Editorial: VMICC’s demise creates an opportunity for Vashon

Last week’s implosion of the Vashon-Maury Island Community Council (VMICC) was due not simply to a legal analysis by the King County prosecutor’s office. Nor is it because this current crop of council members — among the best in recent history — had something to hide. They’re not running from the bright light of the public disclosure act.

The council resigned, essentially en masse, because of an unfortunate alignment of forces, a perfect storm, if you will, that created what board members saw as an untenable situation.

In one corner is the public disclosure act, a demanding law that errs (happily so, we might add) on the side of transparency and the public right to know. In the other are a couple of community activists skilled in how to use this law and none too friendly with those who currently run the community council.

For some Unincorporated Area Councils or UACs, as the VMICC is called, the public disclosure act probably seems remote and somewhat academic. On Vashon, it’s real, gritty, fascinating and challenging. And for a volunteer board, it’s also frightening.

One sweeping request for information — and you might as well forget your life for the next few weeks.

The county has someone employed fulltime to handle its public disclosure requests, a person it hired after Islander Armen Yousoufian successfully sued the county over its failure to disclose thousands of pages of documents 14 years ago. (In a complex case that went to the state Supreme Court three times, he won a $371,000 award for the county’s failure.) Now, when faced with a disclosure request, the county’s public disclosure ombudsman will often work with the requester to see if his or her search is as narrow and focused as it can be.

Vashon has no such luxury. And even if the county were to lend some expertise, the onus of compliance would fall largely on the unpaid civic volunteers who comprise the council’s board.
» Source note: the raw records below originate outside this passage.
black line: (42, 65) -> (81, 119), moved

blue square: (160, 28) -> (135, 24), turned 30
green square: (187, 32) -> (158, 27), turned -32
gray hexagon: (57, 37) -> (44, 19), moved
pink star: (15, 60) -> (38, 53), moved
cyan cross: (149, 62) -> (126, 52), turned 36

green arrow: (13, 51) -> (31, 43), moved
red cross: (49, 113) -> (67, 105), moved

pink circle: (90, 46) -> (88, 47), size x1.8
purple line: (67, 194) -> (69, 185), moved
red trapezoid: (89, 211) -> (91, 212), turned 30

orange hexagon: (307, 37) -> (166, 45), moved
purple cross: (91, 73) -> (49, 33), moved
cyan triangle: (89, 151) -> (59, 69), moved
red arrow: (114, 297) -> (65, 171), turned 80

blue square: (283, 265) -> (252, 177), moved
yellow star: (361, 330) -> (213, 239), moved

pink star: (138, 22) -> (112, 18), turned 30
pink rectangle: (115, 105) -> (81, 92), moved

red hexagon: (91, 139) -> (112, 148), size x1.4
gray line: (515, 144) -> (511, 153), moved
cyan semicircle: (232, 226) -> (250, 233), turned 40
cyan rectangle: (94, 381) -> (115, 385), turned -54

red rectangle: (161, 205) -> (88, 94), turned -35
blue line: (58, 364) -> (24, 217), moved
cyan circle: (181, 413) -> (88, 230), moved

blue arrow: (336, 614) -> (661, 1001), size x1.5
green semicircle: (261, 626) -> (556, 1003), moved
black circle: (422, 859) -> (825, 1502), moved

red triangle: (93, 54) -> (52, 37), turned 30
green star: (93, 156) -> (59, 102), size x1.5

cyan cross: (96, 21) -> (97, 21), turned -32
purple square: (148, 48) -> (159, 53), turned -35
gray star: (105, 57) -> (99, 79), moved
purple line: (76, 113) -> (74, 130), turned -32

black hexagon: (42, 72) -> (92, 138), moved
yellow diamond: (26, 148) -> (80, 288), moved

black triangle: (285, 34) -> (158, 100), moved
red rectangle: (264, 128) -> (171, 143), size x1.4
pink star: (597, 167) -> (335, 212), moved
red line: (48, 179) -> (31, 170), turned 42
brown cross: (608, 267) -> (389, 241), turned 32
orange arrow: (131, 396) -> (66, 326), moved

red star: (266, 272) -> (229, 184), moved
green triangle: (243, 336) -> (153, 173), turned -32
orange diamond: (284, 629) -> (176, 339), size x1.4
But as others have pointed out in the last few days, a tumultuous week for Vashon Island politics, this turn of events also carries promise and opportunity — a chance to build something new. The VMICC has long been a source of frustation for many. On the one hand, it often seemed free-wheeling and ineffective. On the other, it was burdened by the mantle of the county’s UAC mandate. The nine-member board was hard to fill. Committees would come and go, some running beautifully under the able leadership of a good chair, others limping along

The Beachcomber has nothing but respect for the citizen-volunteers who have kept this council going for years — and especially for this latest board, a seasoned crop of Islanders with a deep commitment to the Island and a passion for civic engagement. We now welcome their ideas, as well as those of others, as the Island explores a new path.

Margot Boyer and Bob Powell got the discussion going with their thoughtful commentary on this very page. We hope others will step forward and envision a new future for Vashon’s ongoing experiment with direct democracy.